BEGIN

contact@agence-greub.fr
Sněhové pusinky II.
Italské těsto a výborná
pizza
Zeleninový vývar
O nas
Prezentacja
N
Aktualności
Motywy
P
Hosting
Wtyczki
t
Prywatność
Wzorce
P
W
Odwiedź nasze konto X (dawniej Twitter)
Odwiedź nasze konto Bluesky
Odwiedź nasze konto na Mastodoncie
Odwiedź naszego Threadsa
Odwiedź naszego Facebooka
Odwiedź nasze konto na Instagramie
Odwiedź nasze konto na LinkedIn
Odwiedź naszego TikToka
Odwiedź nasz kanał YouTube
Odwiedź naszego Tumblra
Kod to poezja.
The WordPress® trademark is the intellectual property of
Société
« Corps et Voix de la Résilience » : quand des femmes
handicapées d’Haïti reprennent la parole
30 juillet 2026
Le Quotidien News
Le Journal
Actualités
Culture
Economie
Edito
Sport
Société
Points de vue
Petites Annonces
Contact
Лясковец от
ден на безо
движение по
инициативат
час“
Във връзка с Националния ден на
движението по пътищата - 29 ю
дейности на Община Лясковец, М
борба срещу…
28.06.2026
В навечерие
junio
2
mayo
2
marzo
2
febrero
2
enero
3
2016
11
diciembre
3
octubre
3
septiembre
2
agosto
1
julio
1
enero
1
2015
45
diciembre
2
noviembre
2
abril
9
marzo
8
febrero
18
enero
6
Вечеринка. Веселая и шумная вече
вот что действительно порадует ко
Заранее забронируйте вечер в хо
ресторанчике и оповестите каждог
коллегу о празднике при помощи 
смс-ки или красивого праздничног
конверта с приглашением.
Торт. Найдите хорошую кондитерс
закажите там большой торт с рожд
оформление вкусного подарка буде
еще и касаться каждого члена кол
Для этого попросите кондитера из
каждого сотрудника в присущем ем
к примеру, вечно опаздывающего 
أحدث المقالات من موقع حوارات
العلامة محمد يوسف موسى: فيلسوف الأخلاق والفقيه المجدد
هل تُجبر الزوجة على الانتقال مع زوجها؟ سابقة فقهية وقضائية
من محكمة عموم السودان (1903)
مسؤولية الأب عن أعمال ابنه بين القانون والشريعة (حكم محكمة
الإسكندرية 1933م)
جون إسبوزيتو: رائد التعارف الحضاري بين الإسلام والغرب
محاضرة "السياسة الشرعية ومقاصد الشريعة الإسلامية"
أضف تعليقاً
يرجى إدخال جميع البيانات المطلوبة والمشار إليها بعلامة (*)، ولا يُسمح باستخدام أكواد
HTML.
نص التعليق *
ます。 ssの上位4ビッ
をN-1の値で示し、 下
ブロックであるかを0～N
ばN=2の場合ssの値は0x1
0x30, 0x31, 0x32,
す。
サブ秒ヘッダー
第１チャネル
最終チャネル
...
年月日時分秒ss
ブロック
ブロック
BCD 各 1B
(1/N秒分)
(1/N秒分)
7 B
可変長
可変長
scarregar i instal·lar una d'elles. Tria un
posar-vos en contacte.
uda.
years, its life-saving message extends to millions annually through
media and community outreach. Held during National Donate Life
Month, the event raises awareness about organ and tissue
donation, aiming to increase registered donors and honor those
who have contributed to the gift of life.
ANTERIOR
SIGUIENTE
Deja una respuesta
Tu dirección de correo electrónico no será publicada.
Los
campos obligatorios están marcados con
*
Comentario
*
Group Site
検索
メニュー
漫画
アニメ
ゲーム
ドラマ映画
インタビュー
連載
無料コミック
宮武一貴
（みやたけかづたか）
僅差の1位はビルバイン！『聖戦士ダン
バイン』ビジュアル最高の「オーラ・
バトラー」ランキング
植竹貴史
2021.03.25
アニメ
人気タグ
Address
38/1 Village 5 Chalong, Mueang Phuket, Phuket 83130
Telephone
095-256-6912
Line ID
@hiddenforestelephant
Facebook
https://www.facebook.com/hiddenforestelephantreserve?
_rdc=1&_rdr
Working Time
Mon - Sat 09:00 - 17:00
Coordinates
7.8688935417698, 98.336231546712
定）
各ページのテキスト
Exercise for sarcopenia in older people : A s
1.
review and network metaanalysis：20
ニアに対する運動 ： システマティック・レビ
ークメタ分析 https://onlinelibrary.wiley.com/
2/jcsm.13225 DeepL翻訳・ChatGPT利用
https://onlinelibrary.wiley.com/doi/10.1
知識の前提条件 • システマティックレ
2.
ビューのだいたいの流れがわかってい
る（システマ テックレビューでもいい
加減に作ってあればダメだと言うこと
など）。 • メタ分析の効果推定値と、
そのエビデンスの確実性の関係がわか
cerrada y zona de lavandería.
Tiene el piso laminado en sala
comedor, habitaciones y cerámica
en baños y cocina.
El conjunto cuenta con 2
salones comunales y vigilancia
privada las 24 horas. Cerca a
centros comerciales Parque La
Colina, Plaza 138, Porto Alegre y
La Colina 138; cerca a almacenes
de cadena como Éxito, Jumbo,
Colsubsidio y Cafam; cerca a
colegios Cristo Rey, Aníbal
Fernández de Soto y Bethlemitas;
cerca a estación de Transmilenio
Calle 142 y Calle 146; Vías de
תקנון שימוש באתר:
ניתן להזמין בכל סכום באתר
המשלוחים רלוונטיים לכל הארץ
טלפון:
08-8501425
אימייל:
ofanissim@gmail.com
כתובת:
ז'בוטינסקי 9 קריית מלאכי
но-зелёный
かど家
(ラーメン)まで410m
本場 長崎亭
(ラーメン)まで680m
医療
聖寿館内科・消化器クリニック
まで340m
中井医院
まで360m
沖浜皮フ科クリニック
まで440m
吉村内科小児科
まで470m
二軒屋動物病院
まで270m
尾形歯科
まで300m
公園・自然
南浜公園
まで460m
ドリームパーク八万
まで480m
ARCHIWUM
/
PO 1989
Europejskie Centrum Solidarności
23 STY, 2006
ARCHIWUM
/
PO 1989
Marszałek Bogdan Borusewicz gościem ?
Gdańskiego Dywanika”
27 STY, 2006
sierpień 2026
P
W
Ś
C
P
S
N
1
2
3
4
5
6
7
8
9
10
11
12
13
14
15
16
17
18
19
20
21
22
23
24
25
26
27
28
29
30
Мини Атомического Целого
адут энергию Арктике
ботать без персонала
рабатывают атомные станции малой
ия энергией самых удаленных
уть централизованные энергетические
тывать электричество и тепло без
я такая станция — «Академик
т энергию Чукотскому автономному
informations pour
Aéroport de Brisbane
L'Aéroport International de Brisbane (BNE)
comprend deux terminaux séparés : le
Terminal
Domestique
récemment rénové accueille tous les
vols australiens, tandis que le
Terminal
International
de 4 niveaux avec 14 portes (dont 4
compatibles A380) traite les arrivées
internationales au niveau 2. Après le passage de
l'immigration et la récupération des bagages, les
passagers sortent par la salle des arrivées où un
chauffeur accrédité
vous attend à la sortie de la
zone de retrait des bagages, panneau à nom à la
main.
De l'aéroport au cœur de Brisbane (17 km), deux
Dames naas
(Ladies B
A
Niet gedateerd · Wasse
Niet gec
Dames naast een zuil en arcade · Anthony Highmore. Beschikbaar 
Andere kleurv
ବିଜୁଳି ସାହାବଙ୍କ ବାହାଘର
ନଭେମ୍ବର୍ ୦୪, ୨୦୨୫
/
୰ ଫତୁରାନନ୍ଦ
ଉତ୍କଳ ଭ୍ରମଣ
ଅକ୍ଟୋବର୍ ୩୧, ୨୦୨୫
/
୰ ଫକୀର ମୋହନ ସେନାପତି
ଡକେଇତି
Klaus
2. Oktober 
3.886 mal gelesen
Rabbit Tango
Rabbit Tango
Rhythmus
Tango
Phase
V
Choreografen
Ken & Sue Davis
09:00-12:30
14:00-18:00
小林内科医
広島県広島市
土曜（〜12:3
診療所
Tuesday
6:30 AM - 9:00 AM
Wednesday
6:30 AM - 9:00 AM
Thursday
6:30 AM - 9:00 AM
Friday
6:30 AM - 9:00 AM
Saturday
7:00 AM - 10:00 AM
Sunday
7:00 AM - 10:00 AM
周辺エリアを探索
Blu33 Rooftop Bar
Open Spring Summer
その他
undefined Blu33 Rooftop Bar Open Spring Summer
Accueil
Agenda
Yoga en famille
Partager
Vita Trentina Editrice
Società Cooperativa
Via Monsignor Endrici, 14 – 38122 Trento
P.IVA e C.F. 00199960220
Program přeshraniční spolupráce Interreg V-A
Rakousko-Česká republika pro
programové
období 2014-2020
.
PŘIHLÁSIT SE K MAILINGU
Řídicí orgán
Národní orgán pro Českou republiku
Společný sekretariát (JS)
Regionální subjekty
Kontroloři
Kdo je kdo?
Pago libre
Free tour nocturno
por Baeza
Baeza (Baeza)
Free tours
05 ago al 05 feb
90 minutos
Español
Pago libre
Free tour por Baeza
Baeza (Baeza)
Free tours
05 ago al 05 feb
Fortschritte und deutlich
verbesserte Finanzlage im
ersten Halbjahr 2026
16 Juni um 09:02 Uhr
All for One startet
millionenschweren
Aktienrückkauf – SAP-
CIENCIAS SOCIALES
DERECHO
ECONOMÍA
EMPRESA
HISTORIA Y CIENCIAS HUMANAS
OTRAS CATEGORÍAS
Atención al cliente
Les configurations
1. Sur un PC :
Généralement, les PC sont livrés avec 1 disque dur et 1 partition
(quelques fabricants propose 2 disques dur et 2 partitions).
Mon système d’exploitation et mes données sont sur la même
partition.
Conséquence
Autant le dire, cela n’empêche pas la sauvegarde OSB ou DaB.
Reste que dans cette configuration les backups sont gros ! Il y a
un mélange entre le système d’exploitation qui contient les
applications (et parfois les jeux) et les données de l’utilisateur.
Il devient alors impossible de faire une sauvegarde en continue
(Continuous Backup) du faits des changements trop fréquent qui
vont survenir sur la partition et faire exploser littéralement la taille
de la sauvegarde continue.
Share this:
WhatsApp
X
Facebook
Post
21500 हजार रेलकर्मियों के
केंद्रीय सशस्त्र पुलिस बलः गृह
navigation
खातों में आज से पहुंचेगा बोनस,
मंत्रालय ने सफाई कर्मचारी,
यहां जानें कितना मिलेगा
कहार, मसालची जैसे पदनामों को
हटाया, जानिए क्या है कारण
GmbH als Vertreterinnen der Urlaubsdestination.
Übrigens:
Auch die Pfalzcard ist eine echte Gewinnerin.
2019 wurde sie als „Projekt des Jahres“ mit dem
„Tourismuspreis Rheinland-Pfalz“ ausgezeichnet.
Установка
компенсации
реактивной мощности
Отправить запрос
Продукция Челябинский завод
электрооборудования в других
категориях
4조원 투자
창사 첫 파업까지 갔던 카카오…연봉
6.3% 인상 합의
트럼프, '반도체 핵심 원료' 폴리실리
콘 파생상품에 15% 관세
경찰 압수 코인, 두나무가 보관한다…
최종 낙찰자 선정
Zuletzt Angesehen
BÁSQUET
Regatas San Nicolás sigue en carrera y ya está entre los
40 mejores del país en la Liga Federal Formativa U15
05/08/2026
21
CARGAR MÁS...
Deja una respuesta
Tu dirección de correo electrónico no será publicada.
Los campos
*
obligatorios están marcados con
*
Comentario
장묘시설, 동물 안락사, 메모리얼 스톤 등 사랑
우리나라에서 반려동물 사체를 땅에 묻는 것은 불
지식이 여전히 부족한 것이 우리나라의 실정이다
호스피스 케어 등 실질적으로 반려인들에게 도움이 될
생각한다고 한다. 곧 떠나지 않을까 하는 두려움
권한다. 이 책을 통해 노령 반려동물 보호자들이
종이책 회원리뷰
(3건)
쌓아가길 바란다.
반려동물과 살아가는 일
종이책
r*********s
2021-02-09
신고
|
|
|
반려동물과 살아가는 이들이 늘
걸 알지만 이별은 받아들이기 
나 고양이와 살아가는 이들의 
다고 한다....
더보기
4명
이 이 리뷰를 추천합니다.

END

### WHAT NEEDS TO BE DONE
In the listing above, find the line with "internationales au niveau" and the line with "14:00-18:00", then reproduce both and every line between them exactly.

### WRITTEN ANSWER
internationales au niveau 2. Après le passage de
l'immigration et la récupération des bagages, les
passagers sortent par la salle des arrivées où un
chauffeur accrédité
vous attend à la sortie de la
zone de retrait des bagages, panneau à nom à la
main.
De l'aéroport au cœur de Brisbane (17 km), deux
Dames naas
(Ladies B
A
Niet gedateerd · Wasse
Niet gec
Dames naast een zuil en arcade · Anthony Highmore. Beschikbaar 
Andere kleurv
ବିଜୁଳି ସାହାବଙ୍କ ବାହାଘର
ନଭେମ୍ବର୍ ୦୪, ୨୦୨୫
/
୰ ଫତୁରାନନ୍ଦ
ଉତ୍କଳ ଭ୍ରମଣ
ଅକ୍ଟୋବର୍ ୩୧, ୨୦୨୫
/
୰ ଫକୀର ମୋହନ ସେନାପତି
ଡକେଇତି
Klaus
2. Oktober 
3.886 mal gelesen
Rabbit Tango
Rabbit Tango
Rhythmus
Tango
Phase
V
Choreografen
Ken & Sue Davis
09:00-12:30
14:00-18:00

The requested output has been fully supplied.